Your goal: Count every line below that holds the word "Covestro", and give the number with no other words.

"""

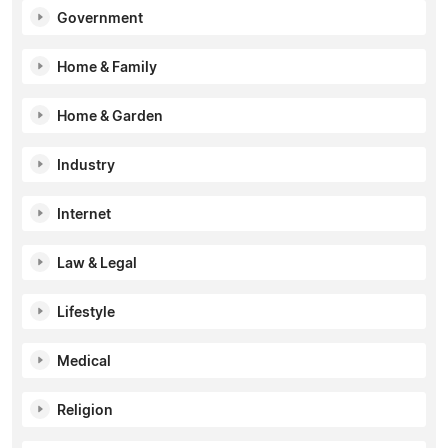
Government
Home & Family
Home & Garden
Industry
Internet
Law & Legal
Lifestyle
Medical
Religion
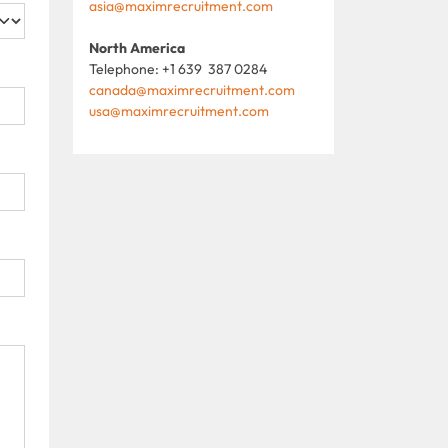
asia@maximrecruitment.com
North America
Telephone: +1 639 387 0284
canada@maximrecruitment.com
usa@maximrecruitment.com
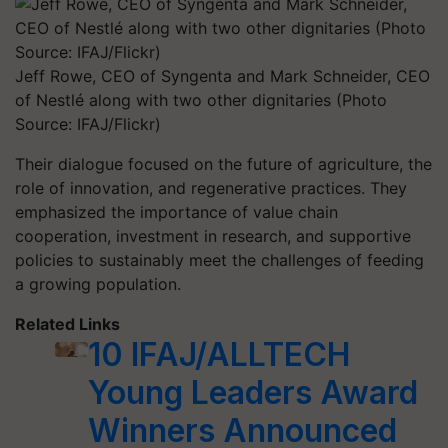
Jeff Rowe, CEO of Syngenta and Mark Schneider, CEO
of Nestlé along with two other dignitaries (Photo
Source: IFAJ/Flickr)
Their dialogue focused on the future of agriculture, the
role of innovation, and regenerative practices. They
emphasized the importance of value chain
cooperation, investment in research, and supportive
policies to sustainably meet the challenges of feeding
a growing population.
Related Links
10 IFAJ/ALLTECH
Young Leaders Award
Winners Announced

"""
"""

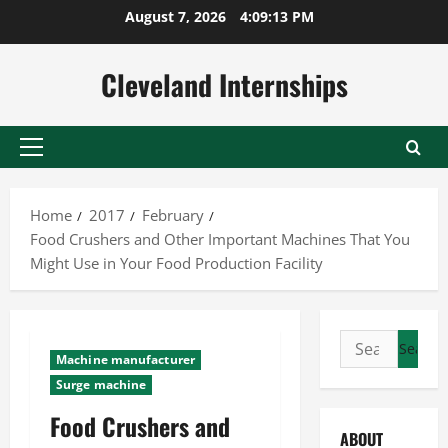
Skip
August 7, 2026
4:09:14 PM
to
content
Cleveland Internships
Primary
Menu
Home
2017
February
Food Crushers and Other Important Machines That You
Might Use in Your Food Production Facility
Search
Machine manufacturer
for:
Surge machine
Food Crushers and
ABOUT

"""
"""

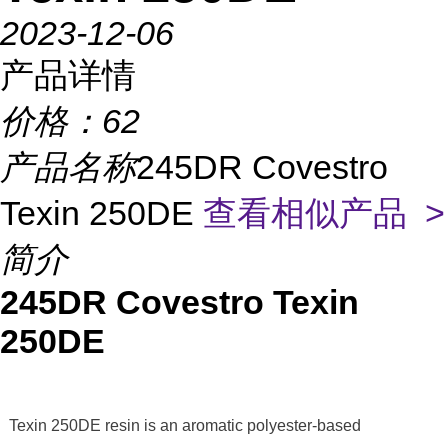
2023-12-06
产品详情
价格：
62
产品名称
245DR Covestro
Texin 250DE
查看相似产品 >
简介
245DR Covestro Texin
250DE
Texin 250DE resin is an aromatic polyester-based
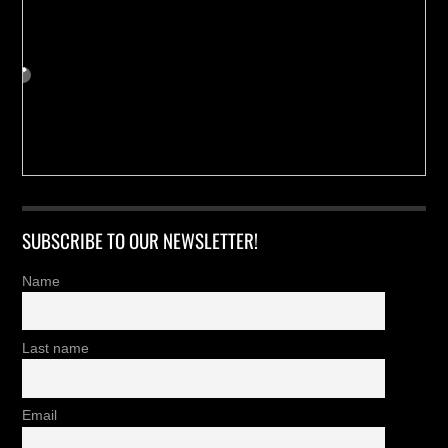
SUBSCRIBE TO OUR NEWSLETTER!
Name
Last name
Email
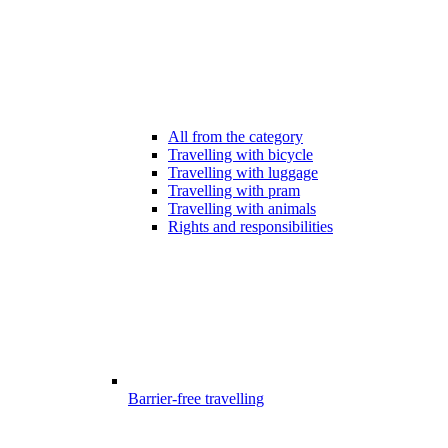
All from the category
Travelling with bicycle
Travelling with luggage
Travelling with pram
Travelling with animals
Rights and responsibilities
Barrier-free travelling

"""

Written response: 2